Síndrome da Pequena Sereia

Imagem da Pequena Sereia na Dinamarca
No verão ela saracoteou no litoral – de Torres a Punta Del Este – com a mesma desenvoltura da Pequena Sereia do conto de Hans Christian Andersen. Bronzeou-se, exibiu o corpo bem cuidado, permaneceu imune aos candidatos a príncipe e ao final do veraneio torceu para transformar-se em espuma do mar, como reza a história das sereias. Mas o que aconteceu? Pouco a pouco, embora o calor deste março passado, foi perdendo o tom dourado, enquanto os dias mais curtos apressavam as noites e, com elas, algumas madrugadas de terrível insônia. O problema não era nem o dormir. Mas os pensamentos nestas horas. Culpas e carências batendo à porta, acelerando o ritmo cardíaco.
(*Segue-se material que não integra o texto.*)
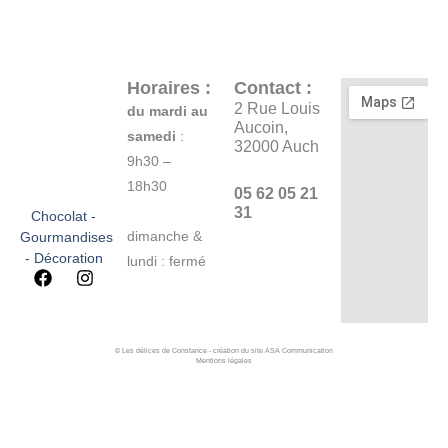
Horaires :
Contact :
2 Rue Louis
du mardi au
Aucoin,
samedi
:
32000 Auch
9h30 –
18h30
05 62 05 21
31
Chocolat -
dimanche &
Gourmandises
- Décoration
lundi : fermé
F
I
a
n
c
s
e
t
b
a
© Les délices de Constance - création du site ASA Communication
o
g
Mentions légales
o
r
k
a
m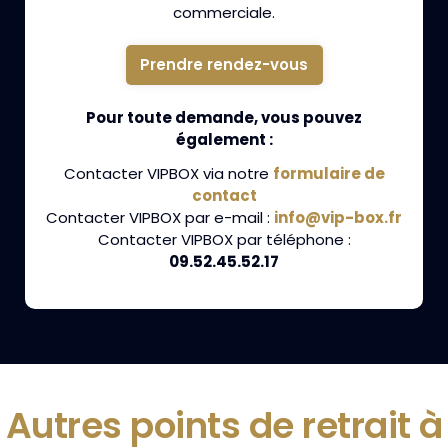
commerciale.
Prendre rendez-vous
Pour toute demande, vous pouvez
également :
Contacter VIPBOX via notre
formulaire de
contact
Contacter VIPBOX par e-mail :
info@vip-box.fr
Contacter VIPBOX par téléphone :
09.52.45.52.17
Autres points de retrait à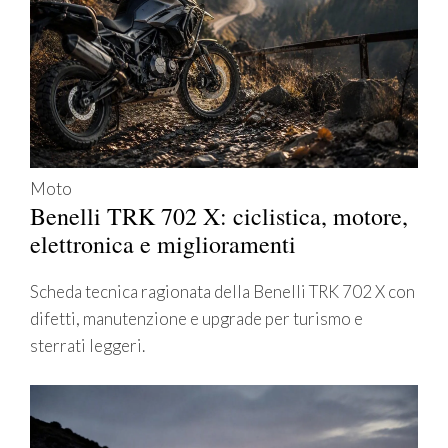
Moto
Benelli TRK 702 X: ciclistica, motore,
elettronica e miglioramenti
Scheda tecnica ragionata della Benelli TRK 702 X con
difetti, manutenzione e upgrade per turismo e
sterrati leggeri.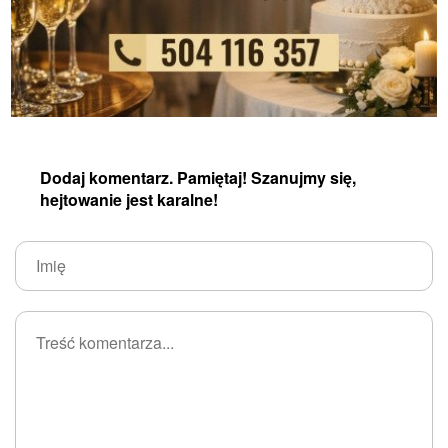
Dodaj komentarz. Pamiętaj! Szanujmy się,
hejtowanie jest karalne!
Definitivamente, a Pequena Sereia não se transformara em bolhas que retornariam apenas na próxima temporada. Estava lá, viva a estranhar uma solidão que não parecia incomodar em outonos passados. “Estou envelhecendo da pior maneira”, disse, sem muita convicção, porque afinal o espelho revelava um ar juvenil e saudável. Mas as folhas secas, caindo no pátio do condomínio lhe enviavam uma mensagem que ainda não conseguia decifrar. O inverno estava próximo, havia se preparado para isso. Reservas em bons hotéis na Serra, uma viagem ao Nordeste, onde é sempre quente e a sereia quem sabe, ressurgiria por alguns dias. Mesmo assim lhe parecia que não era tudo.
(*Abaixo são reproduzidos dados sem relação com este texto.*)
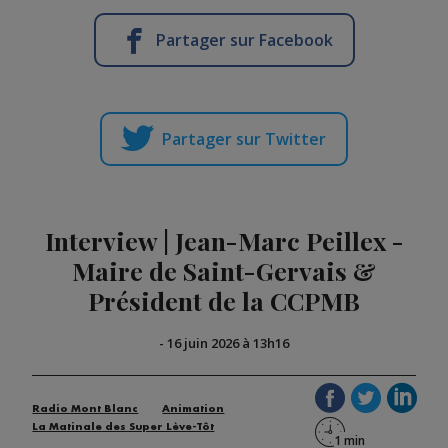
Partager sur Facebook
Partager sur Twitter
Interview | Jean-Marc Peillex -
Maire de Saint-Gervais &
Président de la CCPMB
-
16 juin 2026 à 13h16
Radio Mont Blanc
Animation
La Matinale des Super Lève-Tôt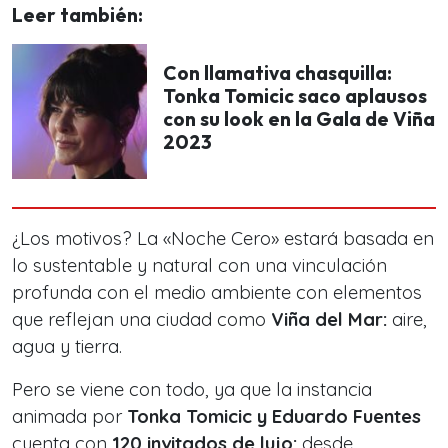
Leer también:
Con llamativa chasquilla:
Tonka Tomicic saco aplausos
con su look en la Gala de Viña
2023
¿Los motivos? La «Noche Cero» estará basada en
lo sustentable y natural con una vinculación
profunda con el medio ambiente con elementos
que reflejan una ciudad como
Viña del Mar:
aire,
agua y tierra.
Pero se viene con todo, ya que la instancia
animada por
Tonka Tomicic y Eduardo Fuentes
cuenta con
120 invitados de lujo:
desde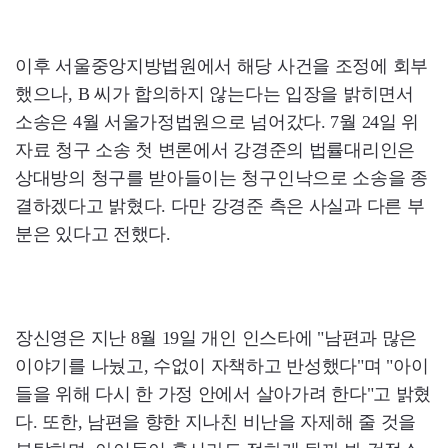
이후 서울중앙지방법원에서 해당 사건을 조정에 회부
했으나, B 씨가 합의하지 않는다는 입장을 밝히면서
소송은 4월 서울가정법원으로 넘어갔다. 7월 24일 위
자료 청구 소송 첫 변론에서 강경준의 법률대리인은
상대방의 청구를 받아들이는 청구인낙으로 소송을 종
결하겠다고 밝혔다. 다만 강경준 측은 사실과 다른 부
분은 있다고 전했다.
장신영은 지난 8월 19일 개인 인스타에 "남편과 많은
이야기를 나눴고, 수없이 자책하고 반성했다"며 "아이
들을 위해 다시 한 가정 안에서 살아가려 한다"고 밝혔
다. 또한, 남편을 향한 지나친 비난을 자제해 줄 것을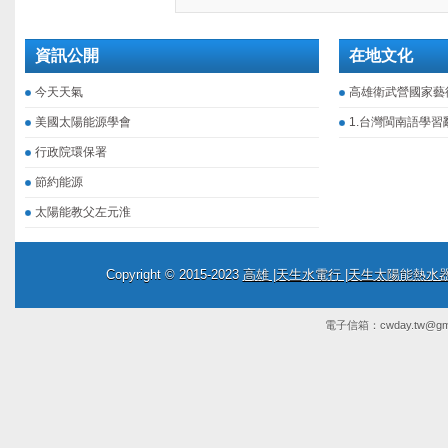
資訊公開
在地文化
今天天氣
高雄衛武營國家藝
美國太陽能源學會
1.台灣閩南語學習
行政院環保署
節約能源
太陽能教父左元淮
Copyright © 2015-2023
高雄 |天生水電行 |天生太陽能熱
電子信箱：
cwday.tw@gm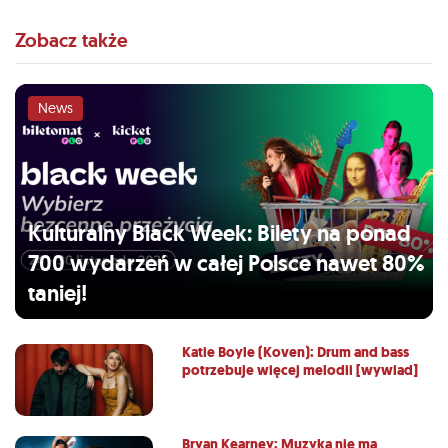
Zobacz także
News
Kulturalny Black Week: Bilety na ponad
700 wydarzeń w całej Polsce nawet 80%
taniej!
Katie Boyle (Koven): Drum and bass
potrzebuje więcej melodii [wywiad]
Bryan Kearney: Muzyka nie ma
Conversou com uma amiga e arrependeu-se de ter uma confidente sem miolos. “Está te faltando homem!” Como assim? Era uma divorciada feliz! Aprendera a conviver de forma independente, sem vínculos. Ela, e os filhos que, neste ano, estavam no exterior em cursos de pós-graduação. Seria isso? Com certeza não. Com eles conversava quase que diariamente. Estava realizada ao vê-los independentes. Amores? Lembrou que saíra com um amigo que no início de fevereiro quase virou namorado. Mas o enjoo pelo recomeço a fez recuar. Enfrentara anos de adversidade criando filhos, trabalhando duro, sem apoio nas horas de crise e sem calor nos dias de frio.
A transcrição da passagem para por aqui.